### Exercise
Extract the full listing verbatim and drop any pictures from your copy.
[Start of Attachment]
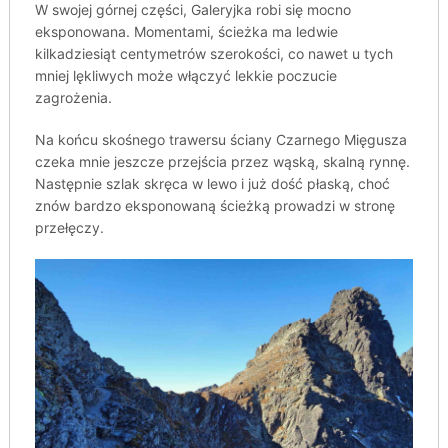
W swojej górnej części, Galeryjka robi się mocno
eksponowana. Momentami, ścieżka ma ledwie
kilkadziesiąt centymetrów szerokości, co nawet u tych
mniej lękliwych może włączyć lekkie poczucie
zagrożenia.
Na końcu skośnego trawersu ściany Czarnego Mięgusza
czeka mnie jeszcze przejścia przez wąską, skalną rynnę.
Następnie szlak skręca w lewo i już dość płaską, choć
znów bardzo eksponowaną ścieżką prowadzi w stronę
przełęczy.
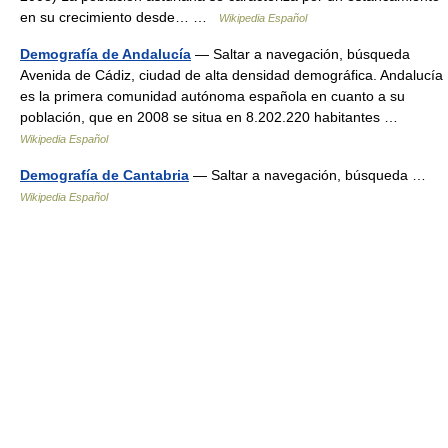
en su crecimiento desde… …
Wikipedia Español
Demografía de Andalucía
— Saltar a navegación, búsqueda
Avenida de Cádiz, ciudad de alta densidad demográfica. Andalucía
es la primera comunidad autónoma española en cuanto a su
población, que en 2008 se situa en 8.202.220 habitantes …
Wikipedia Español
Demografía de Cantabria
— Saltar a navegación, búsqueda …
Wikipedia Español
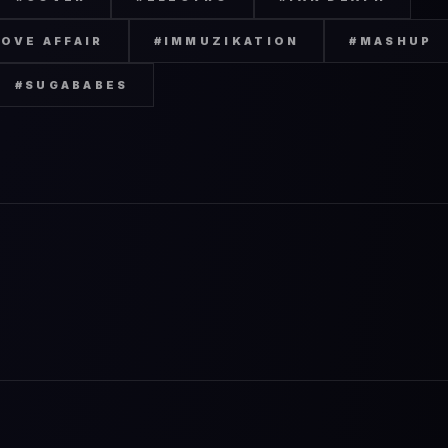
OVE AFFAIR
#
IMMUZIKATION
#
MASHUP
#
SUGABABES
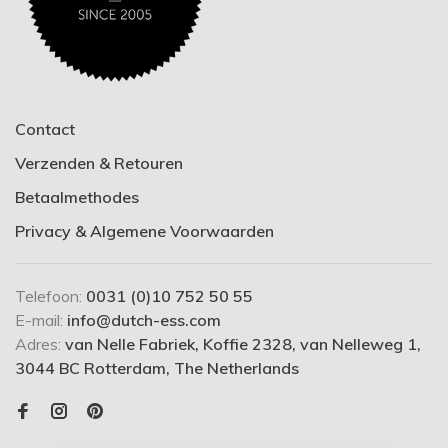
Contact
Verzenden & Retouren
Betaalmethodes
Privacy & Algemene Voorwaarden
Telefoon:
0031 (0)10 752 50 55
E-mail:
info@dutch-ess.com
Adres:
van Nelle Fabriek, Koffie 2328, van Nelleweg 1,
3044 BC Rotterdam, The Netherlands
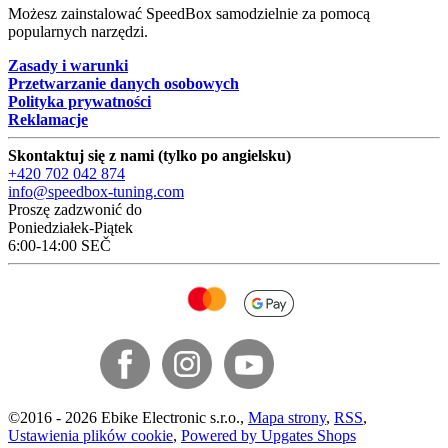
Możesz zainstalować SpeedBox samodzielnie za pomocą
popularnych narzędzi.
Zasady i warunki
Przetwarzanie danych osobowych
Polityka prywatności
Reklamacje
Skontaktuj się z nami (tylko po angielsku)
+420 702 042 874
info@speedbox-tuning.com
Proszę zadzwonić do
Poniedziałek-Piątek
6:00-14:00 SEČ
©
2016 -
2026
Ebike Electronic s.r.o.
,
Mapa strony
,
RSS
,
Ustawienia plików cookie
,
Powered by Upgates Shops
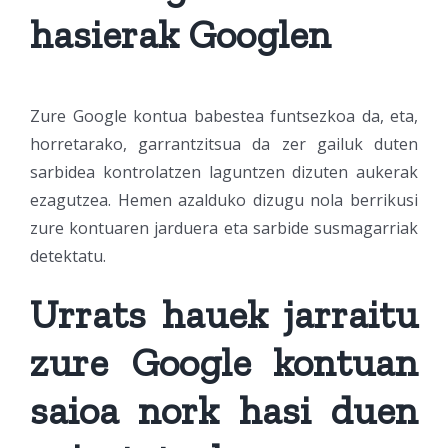
hasierak Googlen
Zure Google kontua babestea funtsezkoa da, eta,
horretarako, garrantzitsua da zer gailuk duten
sarbidea kontrolatzen laguntzen dizuten aukerak
ezagutzea. Hemen azalduko dizugu nola berrikusi
zure kontuaren jarduera eta sarbide susmagarriak
detektatu.
Urrats hauek jarraitu
zure Google kontuan
saioa nork hasi duen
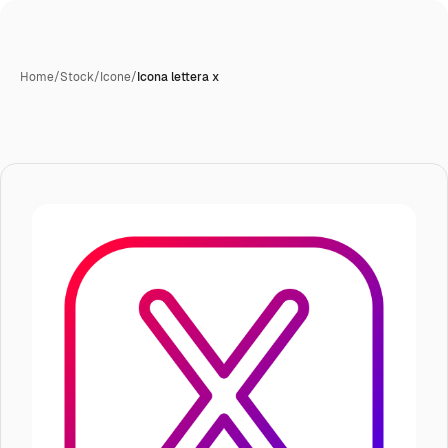
Home
/
Stock
/
Icone
/
Icona lettera x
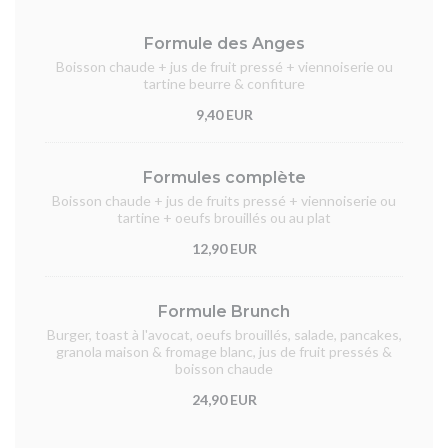
Formule des Anges
Boisson chaude + jus de fruit pressé + viennoiserie ou
tartine beurre & confiture
9,40 EUR
Formules complète
Boisson chaude + jus de fruits pressé + viennoiserie ou
tartine + oeufs brouillés ou au plat
12,90 EUR
Formule Brunch
Burger, toast à l'avocat, oeufs brouillés, salade, pancakes,
granola maison & fromage blanc, jus de fruit pressés &
boisson chaude
24,90 EUR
[End of Attachment]
### Response below
W swojej górnej części, Galeryjka robi się mocno
eksponowana. Momentami, ścieżka ma ledwie
kilkadziesiąt centymetrów szerokości, co nawet u tych
mniej lękliwych może włączyć lekkie poczucie
zagrożenia.
Na końcu skośnego trawersu ściany Czarnego Mięgusza
czeka mnie jeszcze przejścia przez wąską, skalną rynnę.
Następnie szlak skręca w lewo i już dość płaską, choć
znów bardzo eksponowaną ścieżką prowadzi w stronę
przełęczy.
en su crecimiento desde… …
Wikipedia Español
Demografía de Andalucía
— Saltar a navegación, búsqueda
Avenida de Cádiz, ciudad de alta densidad demográfica. Andalucía
es la primera comunidad autónoma española en cuanto a su
población, que en 2008 se situa en 8.202.220 habitantes …
Wikipedia Español
Demografía de Cantabria
— Saltar a navegación, búsqueda …
Wikipedia Español
OVE AFFAIR
#
IMMUZIKATION
#
MASHUP
#
SUGABABES
Contact
Verzenden & Retouren
Betaalmethodes
Privacy & Algemene Voorwaarden
Telefoon:
0031 (0)10 752 50 55
E-mail:
info@dutch-ess.com
Adres:
van Nelle Fabriek, Koffie 2328, van Nelleweg 1,
3044 BC Rotterdam, The Netherlands
Możesz zainstalować SpeedBox samodzielnie za pomocą
popularnych narzędzi.
Zasady i warunki
Przetwarzanie danych osobowych
Polityka prywatności
Reklamacje
Skontaktuj się z nami (tylko po angielsku)
+420 702 042 874
info@speedbox-tuning.com
Proszę zadzwonić do
Poniedziałek-Piątek
6:00-14:00 SEČ
©
2016 -
2026
Ebike Electronic s.r.o.
,
Mapa strony
,
RSS
,
Ustawienia plików cookie
,
Powered by Upgates Shops
hasierak Googlen
Zure Google kontua babestea funtsezkoa da, eta,
horretarako, garrantzitsua da zer gailuk duten
sarbidea kontrolatzen laguntzen dizuten aukerak
ezagutzea. Hemen azalduko dizugu nola berrikusi
zure kontuaren jarduera eta sarbide susmagarriak
detektatu.
Urrats hauek jarraitu
zure Google kontuan
saioa nork hasi duen
Home
/
Stock
/
Icone
/
Icona lettera x
Formule des Anges
Boisson chaude + jus de fruit pressé + viennoiserie ou
tartine beurre & confiture
9,40 EUR
Formules complète
Boisson chaude + jus de fruits pressé + viennoiserie ou
tartine + oeufs brouillés ou au plat
12,90 EUR
Formule Brunch
Burger, toast à l'avocat, oeufs brouillés, salade, pancakes,
granola maison & fromage blanc, jus de fruit pressés &
boisson chaude
24,90 EUR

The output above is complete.